=== Required work ===
Working from the top of the listing below, retype each line through the line containing "Image resolution: width=723, height=2576.", both included, with no pictures.

◆ ◆ ◆ ◆ ◆

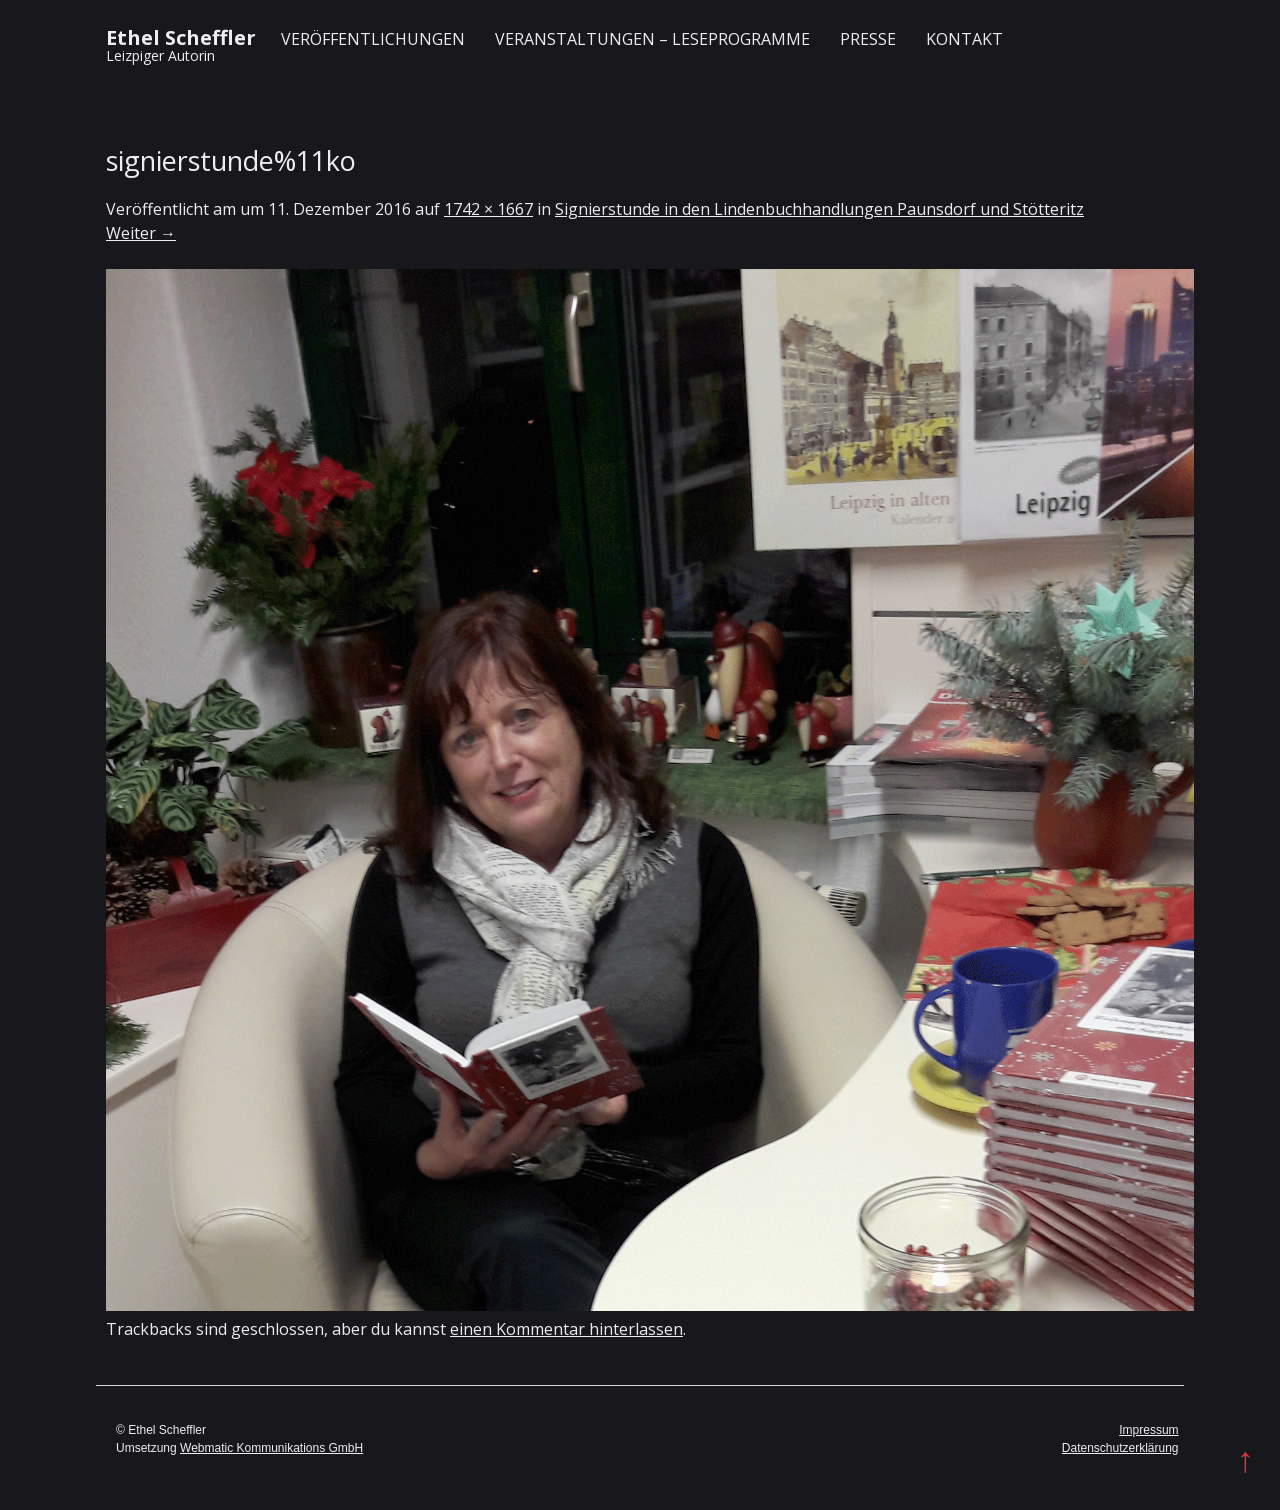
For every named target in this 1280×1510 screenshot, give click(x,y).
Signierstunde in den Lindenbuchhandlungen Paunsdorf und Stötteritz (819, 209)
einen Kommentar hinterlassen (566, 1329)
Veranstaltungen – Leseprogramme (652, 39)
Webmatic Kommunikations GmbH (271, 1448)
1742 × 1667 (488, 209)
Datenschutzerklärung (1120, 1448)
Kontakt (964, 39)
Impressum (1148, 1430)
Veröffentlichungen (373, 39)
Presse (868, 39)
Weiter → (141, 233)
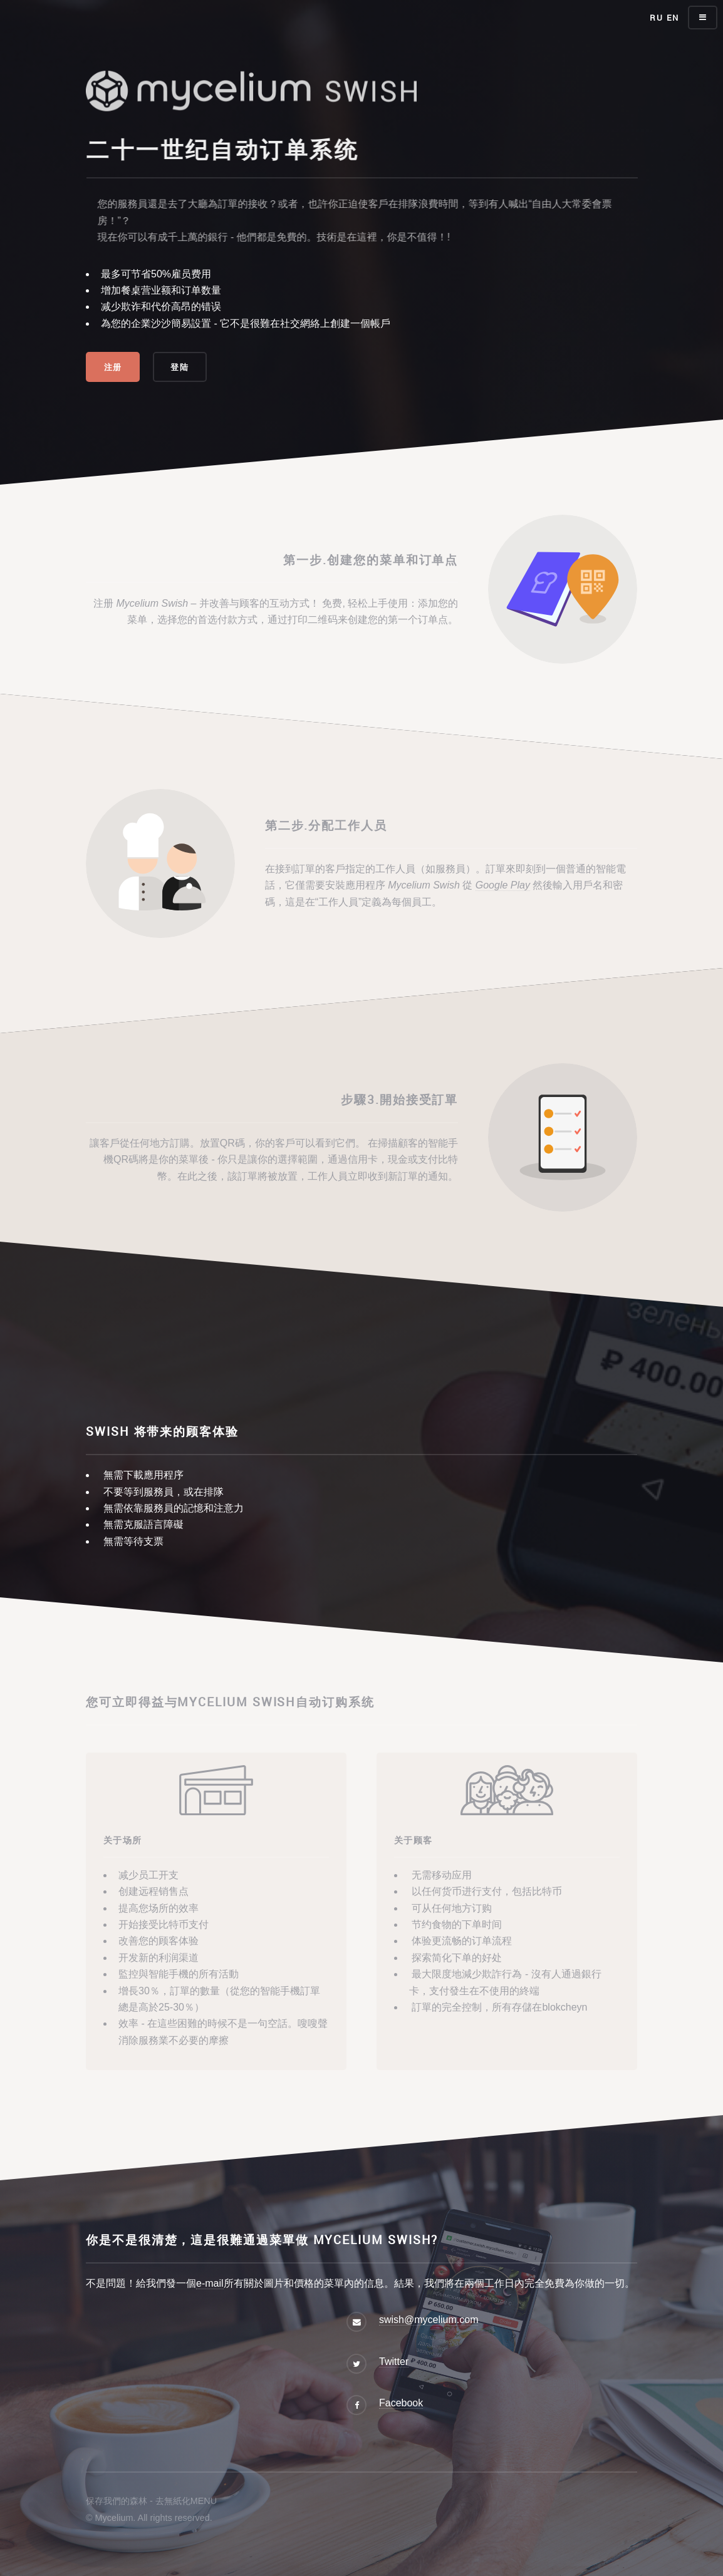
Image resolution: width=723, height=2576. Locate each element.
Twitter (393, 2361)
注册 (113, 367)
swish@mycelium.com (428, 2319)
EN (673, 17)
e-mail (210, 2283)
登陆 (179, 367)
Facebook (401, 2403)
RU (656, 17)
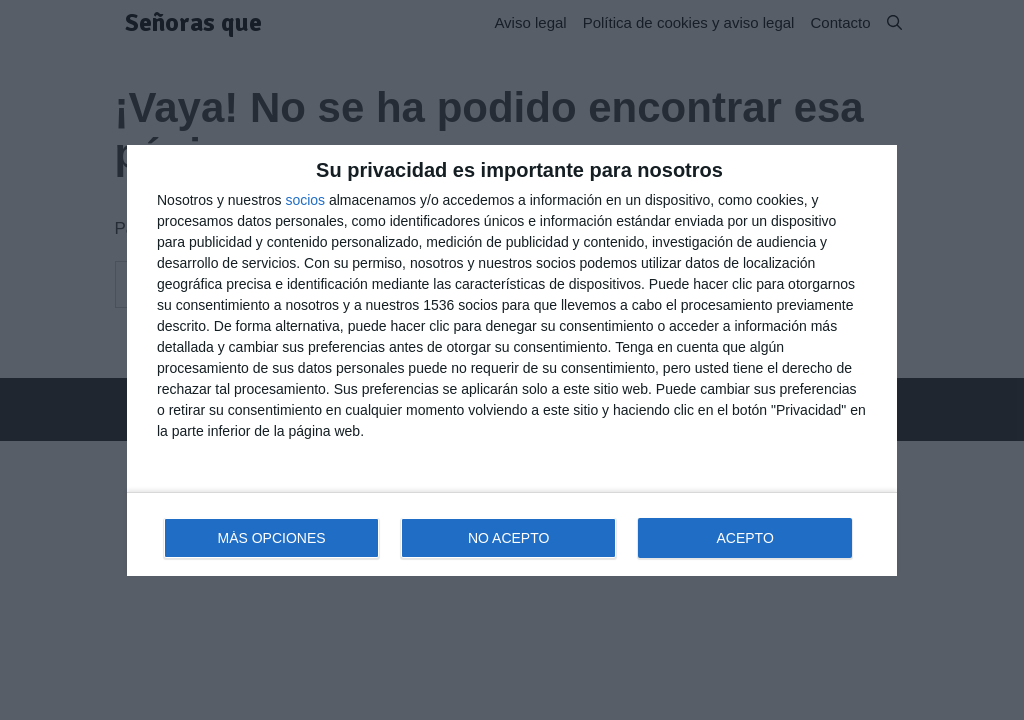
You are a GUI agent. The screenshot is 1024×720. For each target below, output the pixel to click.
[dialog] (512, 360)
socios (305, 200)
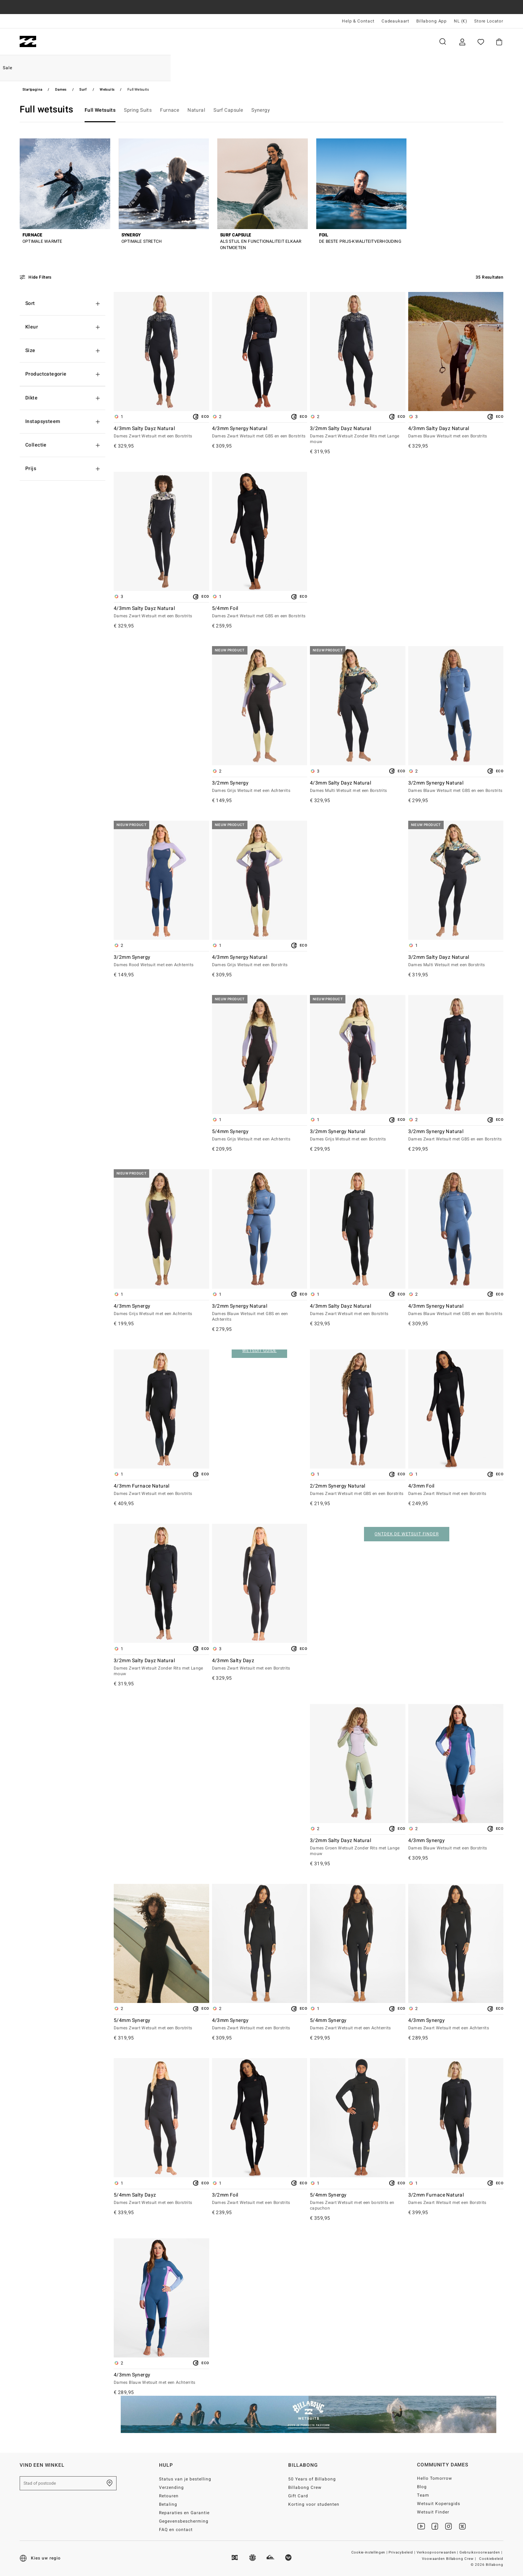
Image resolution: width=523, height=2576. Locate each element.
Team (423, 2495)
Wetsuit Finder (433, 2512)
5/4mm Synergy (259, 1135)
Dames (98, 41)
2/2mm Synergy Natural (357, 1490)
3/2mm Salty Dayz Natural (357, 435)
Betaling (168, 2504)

◆ ◆ ◆ ◆ ◆

=== Response to the task ===
For every named target in this 1280×1510 screenshot, give click(x,y).
Signierstunde in den Lindenbuchhandlungen Paunsdorf und Stötteritz (819, 209)
einen Kommentar hinterlassen (566, 1329)
Veranstaltungen – Leseprogramme (652, 39)
Webmatic Kommunikations GmbH (271, 1448)
1742 × 1667 (488, 209)
Datenschutzerklärung (1120, 1448)
Kontakt (964, 39)
Impressum (1148, 1430)
Veröffentlichungen (373, 39)
Presse (868, 39)
Weiter → (141, 233)
Image resolution: width=723, height=2576. Locate each element.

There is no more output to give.